# Sunrise Century 3:44:55



## Bryan Crow (Jul 2, 2005)

Gotta be the easiest 100 miles in cycling. See video at
http://www.tvclarksville.com/2008sunrisebikeride.html

Yesterday, Saturday, September 20, 21 riders finished the Sunrise Century in less than four hours. 
http://www.clarksvillecentury.com

*Doyce Johnson crossed the finish line in 3:44:55.311 with 13 other riders accompanying. * Another seven finished under four, the slowest in 3:56:12.929.

The Buttar timing-chip website http://www.buttar.com/events/results/index.htm
has complete results.

That makes 49 sub-fours over the past four years, beginning in 2005. In 2004, on a tougher course, a peloton of 35 finished together in 4:01. 

The 2005-2006 course was notably flatter, and the 2007-2008 course is still another 9% flatter. The 1986 course was easy but comparatively hilly, yielding no better than 4:15. The organizers have aimed for easier layouts in recent years.

Is the distance legit? The Sunrise Century is the only 100-mile ride measured with a Jones-Oerth-Lacroix counter, following USATF procedures—much more accurate than GPS, software, or bicycle computers.


----------



## trumpetman (Dec 9, 2001)

*Great Job!!!*

This is an incredible result. I rode this ride twice, first in 2004 and then again in 2005. My best time was 4:11:27, which beat the previous record but was slower than the lead group which finished in 4:01.

This ride is probably the best run fast century in the country. The people who run it are obsessed with making sure that every detail - from the measurement of the course - to the chip based timing - to lead cars to ensure safety - is totally up to speed. This is the closest thing to riding in a pro road race.


----------



## Bryan Crow (Jul 2, 2005)

Thank you for your generous comments, trumpetman. I hope you and other forum members will help the Clarksville Sunrise Rotary Club think through a few things about their Sunrise Century. 
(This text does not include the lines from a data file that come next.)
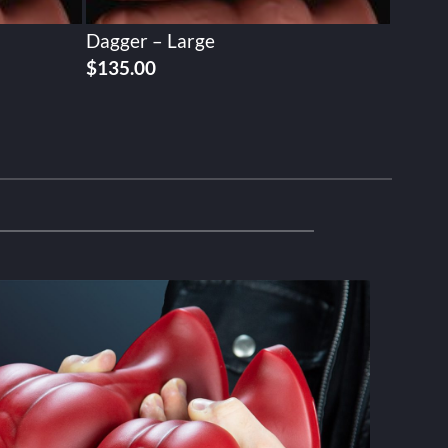
Dagger – Large
$
135.00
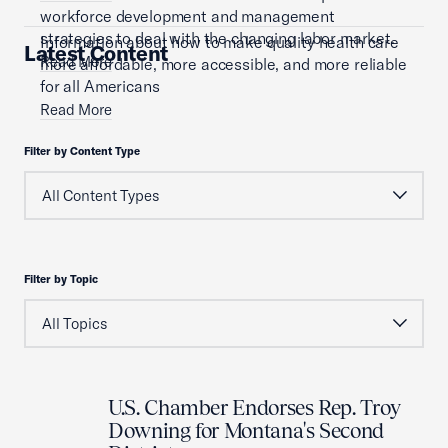
workforce development and management
strategies to deal with the changing labor market.
Information about how to make quality health care
Latest Content
Read More
more affordable, more accessible, and more reliable
for all Americans
Read More
Filter by Content Type
Filter by Topic
U.S. Chamber Endorses Rep. Troy
Downing for Montana's Second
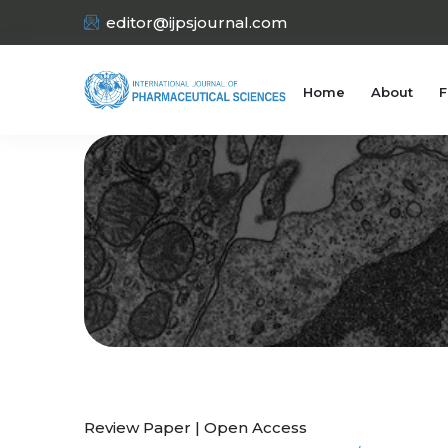
editor@ijpsjournal.com
Home
About
F
Review Paper | Open Access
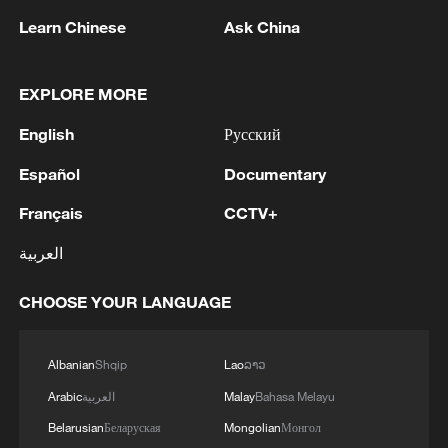
Caine, who was standing nearby.
Learn Chinese
Ask China
"I'd love to keep that a secret," Caine said.
EXPLORE MORE
"I'll keep it a secret, but it was hundreds
and hundreds of these people," Trump
English
Русский
said.
Español
Documentary
Reporters squeezed into the crowded
Français
CCTV+
room, blocking aisles and an entryway,
العربية
and verbally sparred with one another to
gain a more advantageous position in the
CHOOSE YOUR LANGUAGE
president's line ‌of sight.
Albanian
Shqip
Lao
ລາວ
Trump seemed to revel in the details of the
Arabic
العربية
Malay
Bahasa Melayu
military's prowess, suggesting at a
Belarusian
Беларуская
Mongolian
Монгол
separate White House event earlier ‌on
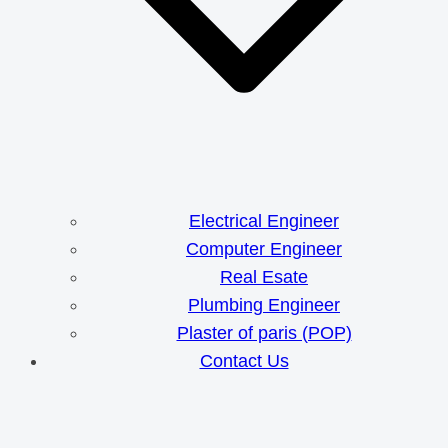
Electrical Engineer
Computer Engineer
Real Esate
Plumbing Engineer
Plaster of paris (POP)
Contact Us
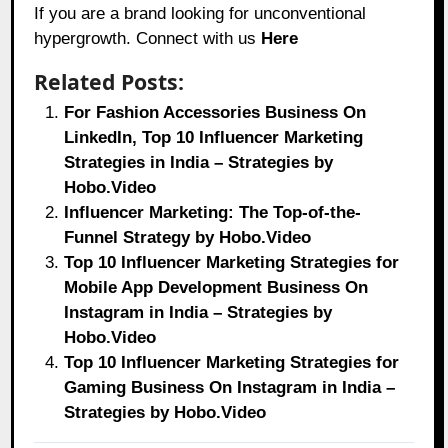
If you are a brand looking for unconventional
hypergrowth. Connect with us
Here
Related Posts:
For Fashion Accessories Business On
LinkedIn, Top 10 Influencer Marketing
Strategies in India – Strategies by
Hobo.Video
Influencer Marketing: The Top-of-the-
Funnel Strategy by Hobo.Video
Top 10 Influencer Marketing Strategies for
Mobile App Development Business On
Instagram in India – Strategies by
Hobo.Video
Top 10 Influencer Marketing Strategies for
Gaming Business On Instagram in India –
Strategies by Hobo.Video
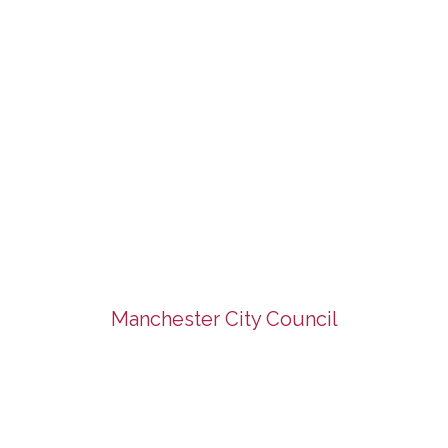
Manchester City Council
The club is disheartened by the 2008 turnout. Since 1986, most prospective riders in the Nashville area have ridden this ride, 1000 as early as 1987. There seems to be a limit on local saturation. How many nearby cyclists can the event draw? This year, the century attracted more _elite _riders than ever. They travel to Clarksville from farther away, and snagging more of them seems the most promising way to build the field. The trouble was that the number of entrants in the freestanding century September 20 was smaller than for the centuries of 2005 through 2007. Until this year, the century has been combined with shorter rides on the Saturday before Labor Day.

Given this setback, the members of the CSRC have decided to recombine the 100-mile ride with the 61-miler plus some shorter ride. We cyclists should not blame them. Most of the club’s members are workaholics, but they find it harder every year to recruit volunteers like motorcycle escorts and course marshals who guard intersections. Would some of you Nashvillians be willing to lend a hand?
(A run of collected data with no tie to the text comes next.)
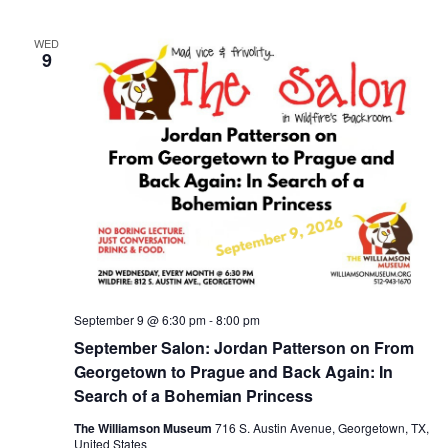
WED
9
September 9 @ 6:30 pm
-
8:00 pm
September Salon: Jordan Patterson on From
Georgetown to Prague and Back Again: In
Search of a Bohemian Princess
The Williamson Museum
716 S. Austin Avenue, Georgetown, TX,
United States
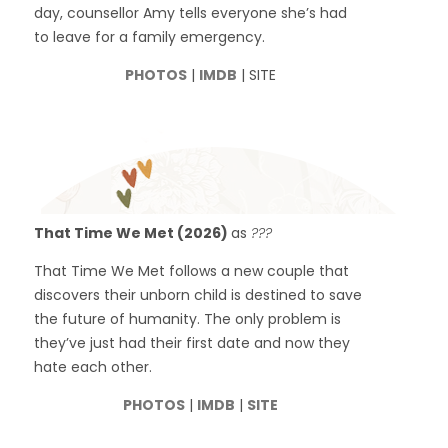
day, counsellor Amy tells everyone she’s had
to leave for a family emergency.
PHOTOS
|
IMDB
| SITE
That Time We Met (2026)
as
???
That Time We Met follows a new couple that
discovers their unborn child is destined to save
the future of humanity. The only problem is
they’ve just had their first date and now they
hate each other.
PHOTOS
|
IMDB
|
SITE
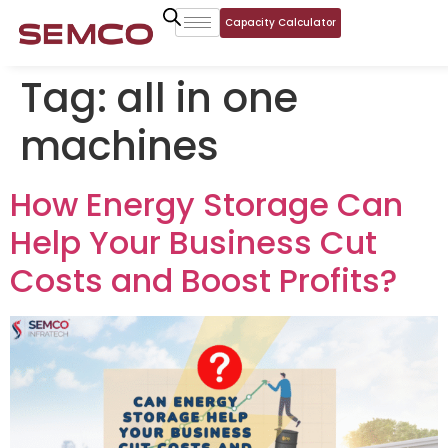
Capacity Calculator
Tag:
all in one
machines
How Energy Storage Can
Help Your Business Cut
Costs and Boost Profits?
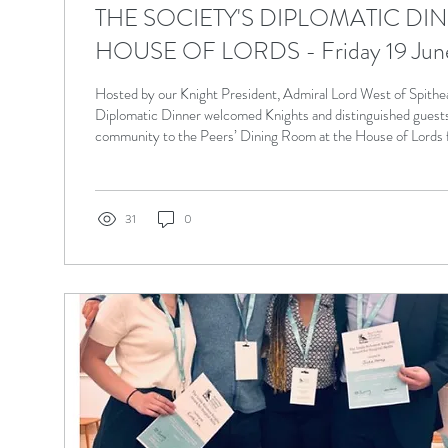
THE SOCIETY'S DIPLOMATIC DI
HOUSE OF LORDS - Friday 19 Jun
Hosted by our Knight President, Admiral Lord West of Spithea
Diplomatic Dinner welcomed Knights and distinguished guests
community to the Peers’ Dining Room at the House of Lords 
evening of fellowship and goodwill. The photographs below ca
highlights of the occasion.
31
0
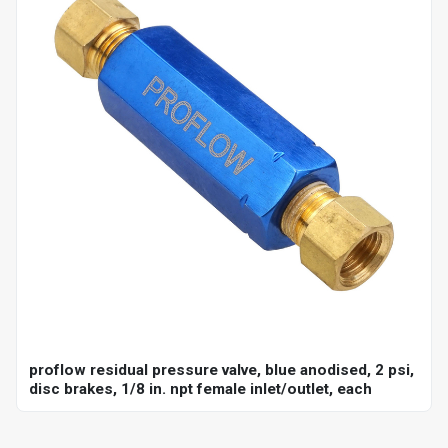
proflow residual pressure valve, blue anodised, 2 psi,
disc brakes, 1/8 in. npt female inlet/outlet, each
I am not concerned about running the shorter rides on the same day, even though that entails starting the 61-mile ride at least 90 minutes after the century launch—to prevent those riders from intercepting pelotons and other very fast riders. It also entails starting the shortest ride immediately behind the century ride in order to ensure that those riders beat the lead peloton back to Rossview High School. If the club sticks to this year's 32-mile distance, those riders will have to average 8.5 mph. Inevitably, some would fall short. I’m not a Rotarian, but I will beg the club to shorten the shortest ride from 32 to 20-something. 

Or would it be simpler to have those riders sign a promise to pull off the road while being overtaken by fast century riders—if it becomes necessary for the motorcyclist escorts to ask them to? Can we trust them without some way to enforce the policy? Should we have Guthrie, Kentucky, police stop cheaters? If that strikes forum members as draconian, please trust a guy who has watched very slow cyclists cheat and start shorter rides with the century starters and then shortcut ahead to Highland Road. Is that such a big deal?
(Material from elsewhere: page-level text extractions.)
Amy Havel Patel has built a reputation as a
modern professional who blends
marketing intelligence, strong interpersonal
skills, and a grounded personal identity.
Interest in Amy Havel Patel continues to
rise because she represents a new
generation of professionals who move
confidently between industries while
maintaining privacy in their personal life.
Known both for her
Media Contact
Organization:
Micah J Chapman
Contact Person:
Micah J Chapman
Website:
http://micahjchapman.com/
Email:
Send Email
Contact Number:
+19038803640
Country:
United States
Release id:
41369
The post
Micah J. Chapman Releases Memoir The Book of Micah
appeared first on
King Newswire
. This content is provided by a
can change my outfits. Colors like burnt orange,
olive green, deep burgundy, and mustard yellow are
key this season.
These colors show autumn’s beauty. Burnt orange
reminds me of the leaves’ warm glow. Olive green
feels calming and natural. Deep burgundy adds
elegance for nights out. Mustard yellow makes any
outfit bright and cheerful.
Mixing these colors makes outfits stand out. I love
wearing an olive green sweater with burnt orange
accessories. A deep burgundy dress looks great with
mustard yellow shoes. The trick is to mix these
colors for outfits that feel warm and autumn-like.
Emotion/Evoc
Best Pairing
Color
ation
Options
In 2005, I rode in the service truck behind the lead peloton. We overtook several cheaters obliviously riding abreast across both lanes of the road. The motorcyclists and I asked them to pull to the edge of the pavement. When they didn’t, the peloton had to let up while negotiating a path around them. This impediment probably cost the peloton no more than a few seconds, but it was neither considerate nor safe.

In 2006, I stopped five people from taking the 61-mile shortcut. They had signed a release promising not to use it until their ride started. They would have beaten the record-setting pack to Highland Road leading into Guthrie, Kentucky. They were miffed at being stopped, possibly for being caught breaking their promises. They scolded me for the separate starts. Maybe they knew I had insisted on them for the sake of safety but also out of fairness to our much more numerous century riders.

“Suppose it had been real hot today?” they said. “Starting at 8:30 would have left us out on the road after the sun got hot.” 

Not nearly as long as many century riders. I have ridden a blue ton of centuries and metrics—in places as diverse as San Antonio and Spartanburg. When I established this ride in 1986, no century listed in _Bicycling _started before eight. 

Most years, more people have ridden our century than all our other distances combined. Is holding back the 61-milers unreasonable? What do you think? We tossed this around on the Southeast forum in 2005. Some forum members threatened to boycott because of delayed starts and the omission of the metric, but they showed up and said they had a great time. I appreciated their cordial follow-up posts after the ride.

I will stop here, but I have a more pressing issue to set before you. I report with regret that the CSRC has decided to go back to Labor Day weekend. That dismays me—for reasons besides heat and the greater probability of rain. As a part of this thread, I will soon post about not hanging on to the later date. Meanwhile, I hope some of you respond about the delayed starts.


----------